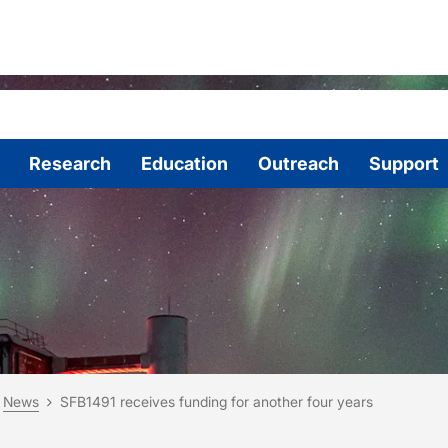
Research
Education
Outreach
Support
are here:
me
News
SFB1491 receives funding for another four years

==========

## TO DO
Without any pictures, return the material above exactly.

## EXPECTED ANSWER
Research
Education
Outreach
Support
are here:
me
News
SFB1491 receives funding for another four years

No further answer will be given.